> **PROBLEM REQUIREMENTS**:
Scan the entries below for the word "Вышитые" and copy every line in which it occurs.

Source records
########################################

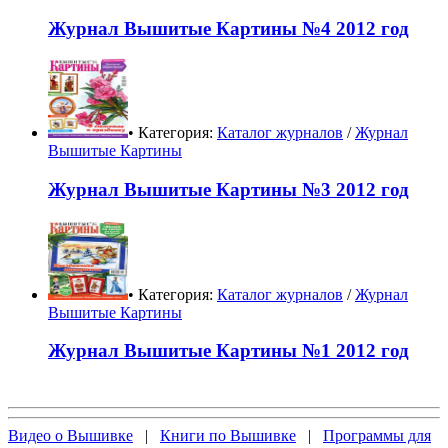
Журнал Вышитые Картины №4 2012 год
• Категория:
Каталог журналов
/
Журнал
Вышитые Картины
Журнал Вышитые Картины №3 2012 год
• Категория:
Каталог журналов
/
Журнал
Вышитые Картины
Журнал Вышитые Картины №1 2012 год
Видео о Вышивке
|
Книги по Вышивке
|
Программы для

########################################

> **RESULT**:
Журнал Вышитые Картины №4 2012 год
Вышитые Картины
Журнал Вышитые Картины №3 2012 год
Вышитые Картины
Журнал Вышитые Картины №1 2012 год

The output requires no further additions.